Saved entries:

□ □ □ □ □

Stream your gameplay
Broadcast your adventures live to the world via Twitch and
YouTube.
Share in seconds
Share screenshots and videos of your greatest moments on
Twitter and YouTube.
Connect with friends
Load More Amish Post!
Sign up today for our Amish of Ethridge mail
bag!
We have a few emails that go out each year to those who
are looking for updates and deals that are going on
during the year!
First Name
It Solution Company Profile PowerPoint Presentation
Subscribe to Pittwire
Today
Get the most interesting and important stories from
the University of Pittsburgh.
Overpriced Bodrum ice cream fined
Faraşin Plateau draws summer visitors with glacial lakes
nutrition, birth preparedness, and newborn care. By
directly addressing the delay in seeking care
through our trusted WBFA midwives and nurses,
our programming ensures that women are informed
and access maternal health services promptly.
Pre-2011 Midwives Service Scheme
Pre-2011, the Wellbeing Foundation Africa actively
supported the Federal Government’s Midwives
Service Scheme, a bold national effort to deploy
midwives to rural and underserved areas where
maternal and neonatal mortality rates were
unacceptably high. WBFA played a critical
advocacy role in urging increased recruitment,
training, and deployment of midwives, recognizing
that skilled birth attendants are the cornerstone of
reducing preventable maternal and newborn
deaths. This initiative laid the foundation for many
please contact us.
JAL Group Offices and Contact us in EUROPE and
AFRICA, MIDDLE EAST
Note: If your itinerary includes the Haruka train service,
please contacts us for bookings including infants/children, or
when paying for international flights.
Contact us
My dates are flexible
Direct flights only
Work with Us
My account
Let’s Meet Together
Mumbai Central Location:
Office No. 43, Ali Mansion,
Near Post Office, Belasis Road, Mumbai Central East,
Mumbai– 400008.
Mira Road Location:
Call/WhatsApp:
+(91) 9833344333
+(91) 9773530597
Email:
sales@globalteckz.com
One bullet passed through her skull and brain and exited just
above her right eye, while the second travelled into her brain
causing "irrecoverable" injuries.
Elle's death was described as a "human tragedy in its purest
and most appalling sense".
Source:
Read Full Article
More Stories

□ □ □ □ □

Assignment
Down to the last line, return the data above exactly.

Your response
Stream your gameplay
Broadcast your adventures live to the world via Twitch and
YouTube.
Share in seconds
Share screenshots and videos of your greatest moments on
Twitter and YouTube.
Connect with friends
Load More Amish Post!
Sign up today for our Amish of Ethridge mail
bag!
We have a few emails that go out each year to those who
are looking for updates and deals that are going on
during the year!
First Name
It Solution Company Profile PowerPoint Presentation
Subscribe to Pittwire
Today
Get the most interesting and important stories from
the University of Pittsburgh.
Overpriced Bodrum ice cream fined
Faraşin Plateau draws summer visitors with glacial lakes
nutrition, birth preparedness, and newborn care. By
directly addressing the delay in seeking care
through our trusted WBFA midwives and nurses,
our programming ensures that women are informed
and access maternal health services promptly.
Pre-2011 Midwives Service Scheme
Pre-2011, the Wellbeing Foundation Africa actively
supported the Federal Government’s Midwives
Service Scheme, a bold national effort to deploy
midwives to rural and underserved areas where
maternal and neonatal mortality rates were
unacceptably high. WBFA played a critical
advocacy role in urging increased recruitment,
training, and deployment of midwives, recognizing
that skilled birth attendants are the cornerstone of
reducing preventable maternal and newborn
deaths. This initiative laid the foundation for many
please contact us.
JAL Group Offices and Contact us in EUROPE and
AFRICA, MIDDLE EAST
Note: If your itinerary includes the Haruka train service,
please contacts us for bookings including infants/children, or
when paying for international flights.
Contact us
My dates are flexible
Direct flights only
Work with Us
My account
Let’s Meet Together
Mumbai Central Location:
Office No. 43, Ali Mansion,
Near Post Office, Belasis Road, Mumbai Central East,
Mumbai– 400008.
Mira Road Location:
Call/WhatsApp:
+(91) 9833344333
+(91) 9773530597
Email:
sales@globalteckz.com
One bullet passed through her skull and brain and exited just
above her right eye, while the second travelled into her brain
causing "irrecoverable" injuries.
Elle's death was described as a "human tragedy in its purest
and most appalling sense".
Source:
Read Full Article
More Stories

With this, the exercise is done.